The demonstration of an AI application running on an aircraft that traces its lineage to the first flight of the U-2C in 1955 capped a series of events in 2020 that highlighted the Air Force’s recent emphasis on using software—rather than a new engine or airframe—to drive breakthroughs in aircraft performance.
Last August, DARPA’s Alpha-Dogfight Trials showed that an AI agent could dominate a human pilot of a Lockheed Martin F-16, but under artificial constraints of a simulated engagement. The U-2S demonstration also lacked constraints imposed by a real-world situation, with an adversary deploying countermeasures aimed at using AI’s currently rigid, rules-based architecture to fool it.
“The U-2 AI flight isn’t a finish line at all,” Roper said in a follow-up meeting with journalists. “It’s just a starting pistol.”

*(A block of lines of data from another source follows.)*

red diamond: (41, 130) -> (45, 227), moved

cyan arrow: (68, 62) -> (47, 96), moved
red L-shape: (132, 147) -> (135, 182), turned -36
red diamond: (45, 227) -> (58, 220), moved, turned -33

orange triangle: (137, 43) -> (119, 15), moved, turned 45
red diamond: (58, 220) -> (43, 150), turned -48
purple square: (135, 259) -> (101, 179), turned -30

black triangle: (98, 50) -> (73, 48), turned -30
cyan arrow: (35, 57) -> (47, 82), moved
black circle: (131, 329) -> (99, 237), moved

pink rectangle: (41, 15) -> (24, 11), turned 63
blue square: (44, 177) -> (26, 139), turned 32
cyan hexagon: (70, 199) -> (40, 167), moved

The Air Force Research Laboratory plans to push AI applications for military aircraft further in 2021. The Skyborg program is seeking to apply an AI-enabled autonomous control system being integrated by Leidos on multiple unmanned aircraft systems. The software for the AI agent is likely to build on DARPA’s Collaborative Operations in Denied Environment (CODE) program, which demonstrated an AI pilot on a flying General Atomics Aeronautical Systems Inc. MQ-9B in October.
The series of demonstrations benefit from the ability of any AI program to perform millions of simulations in a virtual environment before attempting a flight.
In the case of the ARTUμ, the Air Force used the μZero gaming program, which is primarily known as the leading AI algorithm for playing chess. The μZero software was trained by the Air Force’s U-2 Federal Laboratory to operate a radar by running more than 1 million simulated missions over a period of several weeks, Roper says.
The Air Force’s software developers also imposed constraints on the ARTUμ’s authority. The AI agent had control over the radar but not the sensors on board the aircraft. As the aircraft’s passive electronic intelligence receivers are often used to show the radar where to look, it is possible that this self-imposed constraint reduced performance. At this early stage of AI’s application in the aviation community, however, the Air Force prioritized winning the human pilot’s trust over maximizing the performance of the software controls.
Although an initial step, ARTUμ is the inspiration for AI applications in other parts of the military, including for the nascent Space Force’s “Kobayashi Maru” software laboratory.
“Ultimately, what I want Space Force to be able to do is the same thing that we’ve done in the U-2,” Roper says. “And I gave Kobayashi Maru that task this week: having an AI co-pilot for space operations. The reason I think that’s really important is that space is going to be unlike any other domain, in that physics is going to make it far more predictive.”